Poverty, bad life conditions, and some fathers' inability to secure their family's needs all lead to the increase in child labor.
Bakour, who dropped out of his elementary school, describes his suffering due to bad living conditions. “My father cannot work in construction anymore after he was wounded by artillery. I work to help him to secure our daily bread.”
“I would not return to school even if it reopened, because I want to work to support my family and myself,” Bakour said.
The level of child labor in Syria rose to 49% during the war years, while more than half of the Syrian families depend on their children to secure their living, according to a study conducted by High Institute for Demographic Studies and Research in 2016.
Maryam Haj, a mother, said that “I am obliged to rely on my underaged child because we live in a state of poverty, homelessness, rising prices, and lack of job opportunities. Nobody cares about us.”
Jobs which children do in Idlib vary. Some are very difficult, including construction, car maintenance, blacksmithing, and carpentry.
The percentage of students dropping out of schools is 21% for elementary school, 37% for middle school and 45% for high school, according to the Education Directorate of the Salvation Government in Idlib.
According to civil organizations concerned with childhood issues, those children face psychological problems and maltreatment at work, as they bear responsibility at a young age and are forced to skip their childhoods.

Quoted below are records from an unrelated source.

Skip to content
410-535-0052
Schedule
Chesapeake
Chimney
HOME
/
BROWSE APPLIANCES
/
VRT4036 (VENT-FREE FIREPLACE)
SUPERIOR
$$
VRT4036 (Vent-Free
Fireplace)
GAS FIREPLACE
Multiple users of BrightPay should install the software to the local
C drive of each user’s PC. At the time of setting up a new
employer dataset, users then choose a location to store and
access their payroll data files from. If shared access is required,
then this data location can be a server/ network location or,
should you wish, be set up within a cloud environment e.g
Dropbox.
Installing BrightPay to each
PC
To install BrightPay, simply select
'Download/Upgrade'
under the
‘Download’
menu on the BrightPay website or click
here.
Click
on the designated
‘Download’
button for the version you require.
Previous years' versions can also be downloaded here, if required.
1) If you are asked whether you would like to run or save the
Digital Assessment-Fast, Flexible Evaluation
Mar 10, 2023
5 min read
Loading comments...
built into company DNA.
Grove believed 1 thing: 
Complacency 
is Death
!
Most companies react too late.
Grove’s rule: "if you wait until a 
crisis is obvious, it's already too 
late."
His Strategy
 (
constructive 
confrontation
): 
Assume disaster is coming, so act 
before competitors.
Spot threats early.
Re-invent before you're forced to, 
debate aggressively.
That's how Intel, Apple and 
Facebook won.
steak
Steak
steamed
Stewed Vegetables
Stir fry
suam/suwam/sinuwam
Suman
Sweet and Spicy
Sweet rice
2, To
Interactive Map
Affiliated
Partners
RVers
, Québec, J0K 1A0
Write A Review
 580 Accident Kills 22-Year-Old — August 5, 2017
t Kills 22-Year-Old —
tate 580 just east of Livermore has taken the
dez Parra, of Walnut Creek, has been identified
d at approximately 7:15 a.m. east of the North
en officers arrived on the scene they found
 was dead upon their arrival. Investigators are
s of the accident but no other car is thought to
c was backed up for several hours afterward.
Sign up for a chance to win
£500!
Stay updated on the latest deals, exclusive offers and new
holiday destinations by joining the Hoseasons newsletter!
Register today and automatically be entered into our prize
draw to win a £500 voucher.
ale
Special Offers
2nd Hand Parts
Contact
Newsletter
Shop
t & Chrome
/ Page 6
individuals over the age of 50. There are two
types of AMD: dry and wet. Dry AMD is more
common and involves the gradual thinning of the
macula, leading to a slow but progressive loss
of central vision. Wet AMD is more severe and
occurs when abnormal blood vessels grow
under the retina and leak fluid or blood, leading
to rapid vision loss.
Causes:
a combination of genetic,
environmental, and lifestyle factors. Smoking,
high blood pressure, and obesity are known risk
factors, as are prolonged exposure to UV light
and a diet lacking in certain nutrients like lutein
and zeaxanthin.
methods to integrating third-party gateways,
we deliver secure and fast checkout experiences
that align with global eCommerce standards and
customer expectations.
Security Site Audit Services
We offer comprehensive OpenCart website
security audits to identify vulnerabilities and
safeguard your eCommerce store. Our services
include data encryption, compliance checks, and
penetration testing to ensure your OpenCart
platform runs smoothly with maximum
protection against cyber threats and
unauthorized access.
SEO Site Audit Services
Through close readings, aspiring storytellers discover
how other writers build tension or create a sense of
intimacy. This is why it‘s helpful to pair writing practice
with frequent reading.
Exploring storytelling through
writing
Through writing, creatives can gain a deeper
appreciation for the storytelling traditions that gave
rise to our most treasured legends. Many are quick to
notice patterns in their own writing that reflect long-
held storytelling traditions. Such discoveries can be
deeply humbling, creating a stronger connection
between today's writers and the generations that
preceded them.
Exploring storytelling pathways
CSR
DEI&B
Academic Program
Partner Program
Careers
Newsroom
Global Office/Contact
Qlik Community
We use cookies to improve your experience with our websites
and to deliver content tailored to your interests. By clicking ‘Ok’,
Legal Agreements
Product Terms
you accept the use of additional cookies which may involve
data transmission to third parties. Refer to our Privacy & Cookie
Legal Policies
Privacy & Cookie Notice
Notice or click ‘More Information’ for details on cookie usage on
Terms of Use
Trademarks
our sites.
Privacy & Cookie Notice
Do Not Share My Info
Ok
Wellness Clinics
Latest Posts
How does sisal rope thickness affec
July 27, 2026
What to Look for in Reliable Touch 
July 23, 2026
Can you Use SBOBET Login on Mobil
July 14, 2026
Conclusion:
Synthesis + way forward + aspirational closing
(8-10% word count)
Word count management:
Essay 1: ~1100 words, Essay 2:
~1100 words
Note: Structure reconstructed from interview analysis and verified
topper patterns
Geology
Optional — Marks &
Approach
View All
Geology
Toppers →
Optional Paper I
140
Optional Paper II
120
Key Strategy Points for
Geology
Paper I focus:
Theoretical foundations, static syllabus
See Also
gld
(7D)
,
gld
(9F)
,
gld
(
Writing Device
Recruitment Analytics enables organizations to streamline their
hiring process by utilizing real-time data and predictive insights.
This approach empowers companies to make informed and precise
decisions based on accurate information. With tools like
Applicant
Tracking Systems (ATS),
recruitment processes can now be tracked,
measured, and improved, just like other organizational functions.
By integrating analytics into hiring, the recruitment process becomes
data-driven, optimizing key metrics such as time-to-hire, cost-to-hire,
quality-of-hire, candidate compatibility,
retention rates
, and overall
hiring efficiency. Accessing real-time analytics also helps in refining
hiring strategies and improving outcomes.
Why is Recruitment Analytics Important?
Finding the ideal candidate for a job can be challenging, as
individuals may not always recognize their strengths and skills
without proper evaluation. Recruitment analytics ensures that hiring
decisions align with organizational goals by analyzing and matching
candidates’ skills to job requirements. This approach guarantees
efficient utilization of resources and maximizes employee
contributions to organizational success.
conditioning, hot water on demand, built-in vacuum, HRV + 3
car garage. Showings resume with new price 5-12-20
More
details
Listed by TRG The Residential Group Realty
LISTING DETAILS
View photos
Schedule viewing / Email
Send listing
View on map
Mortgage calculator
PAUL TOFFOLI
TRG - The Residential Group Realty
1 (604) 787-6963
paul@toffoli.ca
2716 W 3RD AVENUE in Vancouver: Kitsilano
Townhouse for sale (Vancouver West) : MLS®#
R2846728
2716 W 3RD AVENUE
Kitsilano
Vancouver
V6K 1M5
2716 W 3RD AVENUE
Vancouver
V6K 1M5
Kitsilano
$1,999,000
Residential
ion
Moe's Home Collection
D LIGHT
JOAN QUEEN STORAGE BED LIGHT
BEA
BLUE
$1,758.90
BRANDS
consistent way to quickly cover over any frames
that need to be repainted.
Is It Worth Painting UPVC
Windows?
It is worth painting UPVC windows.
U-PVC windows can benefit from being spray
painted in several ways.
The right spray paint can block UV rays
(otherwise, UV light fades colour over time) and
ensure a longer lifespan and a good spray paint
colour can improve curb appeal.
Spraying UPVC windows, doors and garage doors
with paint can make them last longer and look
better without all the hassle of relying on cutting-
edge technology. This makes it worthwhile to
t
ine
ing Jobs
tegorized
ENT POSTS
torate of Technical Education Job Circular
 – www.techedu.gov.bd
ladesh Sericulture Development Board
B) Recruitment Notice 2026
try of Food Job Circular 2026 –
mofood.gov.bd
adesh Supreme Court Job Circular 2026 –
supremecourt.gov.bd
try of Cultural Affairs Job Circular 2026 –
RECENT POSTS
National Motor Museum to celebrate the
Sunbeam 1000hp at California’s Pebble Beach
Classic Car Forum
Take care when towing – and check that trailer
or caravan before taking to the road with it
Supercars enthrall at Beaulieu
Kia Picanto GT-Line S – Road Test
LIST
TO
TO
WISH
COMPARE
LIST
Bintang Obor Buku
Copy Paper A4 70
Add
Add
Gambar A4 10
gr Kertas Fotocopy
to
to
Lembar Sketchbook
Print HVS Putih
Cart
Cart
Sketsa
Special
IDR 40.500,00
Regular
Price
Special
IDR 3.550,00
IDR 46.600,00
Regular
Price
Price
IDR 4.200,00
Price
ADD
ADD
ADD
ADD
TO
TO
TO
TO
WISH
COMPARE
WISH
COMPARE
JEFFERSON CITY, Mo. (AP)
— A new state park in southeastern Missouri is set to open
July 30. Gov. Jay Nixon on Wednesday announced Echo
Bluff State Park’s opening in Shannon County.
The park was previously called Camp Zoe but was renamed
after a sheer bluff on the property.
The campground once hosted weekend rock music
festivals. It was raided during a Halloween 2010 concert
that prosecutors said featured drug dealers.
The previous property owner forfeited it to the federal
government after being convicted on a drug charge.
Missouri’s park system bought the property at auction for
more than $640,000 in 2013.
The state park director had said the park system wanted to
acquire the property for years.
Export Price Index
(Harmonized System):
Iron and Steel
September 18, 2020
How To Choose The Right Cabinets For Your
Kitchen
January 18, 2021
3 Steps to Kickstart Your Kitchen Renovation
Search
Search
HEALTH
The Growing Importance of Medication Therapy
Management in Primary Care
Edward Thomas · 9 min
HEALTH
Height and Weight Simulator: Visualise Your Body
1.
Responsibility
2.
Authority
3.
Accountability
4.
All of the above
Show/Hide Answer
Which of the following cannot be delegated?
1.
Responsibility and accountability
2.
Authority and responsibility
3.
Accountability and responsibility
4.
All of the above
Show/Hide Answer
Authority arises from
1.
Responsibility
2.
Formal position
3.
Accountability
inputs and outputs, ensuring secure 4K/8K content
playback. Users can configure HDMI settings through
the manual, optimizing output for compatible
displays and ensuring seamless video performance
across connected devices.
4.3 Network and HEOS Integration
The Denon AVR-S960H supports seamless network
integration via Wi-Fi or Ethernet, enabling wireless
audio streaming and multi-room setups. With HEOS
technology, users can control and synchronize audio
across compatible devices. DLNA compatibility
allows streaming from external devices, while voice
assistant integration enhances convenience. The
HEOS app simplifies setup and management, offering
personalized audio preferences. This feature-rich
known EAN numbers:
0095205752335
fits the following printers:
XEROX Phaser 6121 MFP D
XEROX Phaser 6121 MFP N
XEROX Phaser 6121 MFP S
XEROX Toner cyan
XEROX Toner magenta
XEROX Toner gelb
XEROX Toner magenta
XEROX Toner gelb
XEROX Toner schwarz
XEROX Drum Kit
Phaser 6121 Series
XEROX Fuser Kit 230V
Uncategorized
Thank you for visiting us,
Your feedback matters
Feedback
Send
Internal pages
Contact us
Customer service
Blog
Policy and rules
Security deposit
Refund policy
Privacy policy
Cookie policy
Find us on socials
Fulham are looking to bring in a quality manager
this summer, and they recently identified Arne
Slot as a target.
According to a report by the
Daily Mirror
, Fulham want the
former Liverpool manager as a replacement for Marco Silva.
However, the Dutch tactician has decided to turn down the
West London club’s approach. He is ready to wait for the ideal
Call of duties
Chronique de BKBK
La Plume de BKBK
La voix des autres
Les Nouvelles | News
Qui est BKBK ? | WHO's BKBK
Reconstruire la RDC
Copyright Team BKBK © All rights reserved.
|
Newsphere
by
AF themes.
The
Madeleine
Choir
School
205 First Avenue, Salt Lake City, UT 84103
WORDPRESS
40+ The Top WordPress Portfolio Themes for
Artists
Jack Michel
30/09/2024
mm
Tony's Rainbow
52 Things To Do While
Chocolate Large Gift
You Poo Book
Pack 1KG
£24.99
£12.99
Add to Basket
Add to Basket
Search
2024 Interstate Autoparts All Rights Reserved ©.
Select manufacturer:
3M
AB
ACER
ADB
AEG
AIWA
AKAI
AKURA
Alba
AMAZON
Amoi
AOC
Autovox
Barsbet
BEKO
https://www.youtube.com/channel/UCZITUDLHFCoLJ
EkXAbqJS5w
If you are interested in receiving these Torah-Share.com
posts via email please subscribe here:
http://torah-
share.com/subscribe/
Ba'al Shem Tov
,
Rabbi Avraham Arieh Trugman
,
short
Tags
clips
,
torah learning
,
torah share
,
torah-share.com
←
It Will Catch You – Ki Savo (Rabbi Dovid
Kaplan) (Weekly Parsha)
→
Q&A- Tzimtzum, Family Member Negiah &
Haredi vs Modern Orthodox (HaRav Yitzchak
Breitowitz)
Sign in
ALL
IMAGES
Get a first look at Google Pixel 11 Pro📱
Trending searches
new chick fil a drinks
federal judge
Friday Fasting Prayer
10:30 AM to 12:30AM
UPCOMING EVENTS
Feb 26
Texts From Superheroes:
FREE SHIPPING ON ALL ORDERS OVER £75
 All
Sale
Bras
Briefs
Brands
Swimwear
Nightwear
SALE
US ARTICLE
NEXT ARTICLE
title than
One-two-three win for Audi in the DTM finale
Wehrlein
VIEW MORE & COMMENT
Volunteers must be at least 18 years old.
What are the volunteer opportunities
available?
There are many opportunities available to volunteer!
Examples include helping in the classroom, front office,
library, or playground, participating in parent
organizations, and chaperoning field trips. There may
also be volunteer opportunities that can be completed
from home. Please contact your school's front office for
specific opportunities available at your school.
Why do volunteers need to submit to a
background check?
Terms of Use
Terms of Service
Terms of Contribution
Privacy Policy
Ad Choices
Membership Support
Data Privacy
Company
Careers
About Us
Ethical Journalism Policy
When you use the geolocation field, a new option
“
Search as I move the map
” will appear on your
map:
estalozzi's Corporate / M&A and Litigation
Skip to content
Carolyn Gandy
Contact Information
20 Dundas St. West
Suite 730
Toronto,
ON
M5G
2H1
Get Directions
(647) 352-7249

13-year-old Omar Mawas, who has recently taken up smoking, said that “I feel bored at home, so I go out to meet my friends who smoke, the reason that made me imitate them just for fun, what is the problem in that? I am not a child anymore.”
Although schools reopened in early June, most students did not go back and continue their education; rather, they chose to work to meet their families' needs.
More than 2,000,000 Syrian children do not go to school while about 1.3 million face the risk of dropping out of school, according to statistics made by United Nations Children Fund (UNICEF) until 2019.